Permanence — “We can’t predict the future!” “ This gets in the way of projects doing positive things because they can’t guarantee permanence.” “We need impact now, we can work on permanence later”

Divestment of conflicts of interests — “Who is supposed to buy our credits if we don’t sell them directly?” “We could be some much more efficient if we did all of this” “We can’t have the organization depend so much on third parties we don’t know!” “We can do auditing much better than any third party! We have technology on our side!”

Openness towards being audited — “This just slows us down. We can’t spend this much time documenting — we have important things to do!” “If we can be publicly audited, other organizations can steal our process!” “Transparency is a problem only after we have a functioning system”

Inclusion of external stakeholders in standard-setting — “We have the best scientists and they know better.” “Noone knows what they are doing so our opinion is as good as anything else.” “All this external coordination steals focus from actually delivering anything”

Some of these arguments are more valid than others. Even major registries close an eye on some of these. As mentioned — the carbon market is a veritable grey zone. I think it goes unappreciated, though, that the carbon community has been having these arguments for decades. In my opinion, there is a lack of curiosity when it comes to the history and evolution of carbon markets. This history is also very inaccessible, esoteric, and often requires expertise in carbon accounting to even begin with.

A lot of these simplifications place the definition and mechanism of a “carbon credit” at risk since they can no longer realistically reflect provable, trustworthy, incentivized impacts. At the end of the day, ignoring any of these is at the registry’s peril. In the long term, any of these properties can be used in order to publicly smear your registry even before it has had any time to accumulate adoption.
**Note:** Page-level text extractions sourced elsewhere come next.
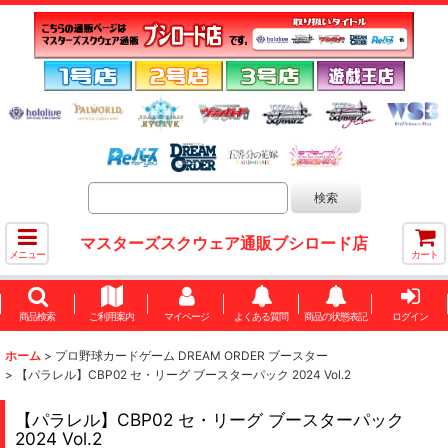
マスターズスクウェア通販ブシロード店
メニュー
カート
商品検索
ご利用案内
マイページ
よくある質問
商品の状態表記
ログイン
ホーム
>
プロ野球カードゲーム DREAM ORDER ブースター
>
【パラレル】CBP02 セ・リーグ ブースターパック 2024 Vol.2
【パラレル】CBP02 セ・リーグ ブースターパック
2024 Vol.2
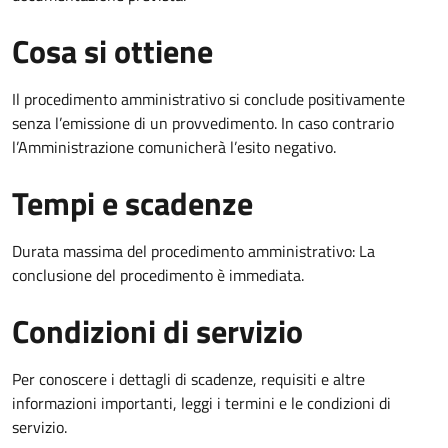
Cosa si ottiene
Il procedimento amministrativo si conclude positivamente
senza l’emissione di un provvedimento. In caso contrario
l’Amministrazione comunicherà l’esito negativo.
Tempi e scadenze
Durata massima del procedimento amministrativo: La
conclusione del procedimento è immediata.
Condizioni di servizio
Per conoscere i dettagli di scadenze, requisiti e altre
informazioni importanti, leggi i termini e le condizioni di
servizio.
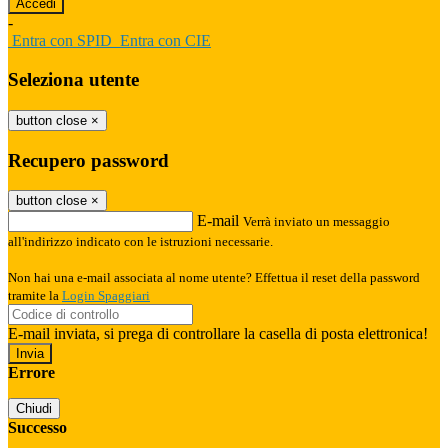
-
Entra con SPID
Entra con CIE
Seleziona utente
button close
×
Recupero password
button close
×
E-mail
Verrà inviato un messaggio
all'indirizzo indicato con le istruzioni necessarie.
Non hai una e-mail associata al nome utente? Effettua il reset della password
tramite la
Login Spaggiari
E-mail inviata, si prega di controllare la casella di posta elettronica!
Errore
Chiudi
Successo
Cutting back on the elements that make up quality/realness means you will struggle to grow and retain legitimacy in the long run. Above all else, legitimacy is the main resource that carbon registries have. Without legitimate registries — we are all back in the wild west of “anyone can do anything”, so your registry will fail to provide added value to a project just self-certifying and hoping they can find direct buyers on their own.

The inherent up-hill struggle

When you are a new registry, you face a classic network “cold start problem”. A registry facilitates carbon projects. These projects follow the registry’s process to receive credits. On the other side, a registry facilitates an ecosystem of carbon consumers, that actually affirms the value of the credits that are created by the process. Unintuitively, consumers are on the “hard side” of this network. I feel many new organizations tend to not realize this initially.

Your registry needs projects — but the projects want to be sure there are buyers so they could reliably expect revenue. Your registry needs buyers — but the buyers want to be sure that buying credits from you won’t backfire reputationally. They would rather buy from a registry that other corporates have already purchased from. Even if they are interested — what are their motivations for being early adopters? Often the people making the buying decisions are not in positions of leadership within their organizations, making deviations from the “normal” pattern potentially dangerous for their personal standing within the organization. There are huge disincentives for deviating from the norm in hierarchical organizations.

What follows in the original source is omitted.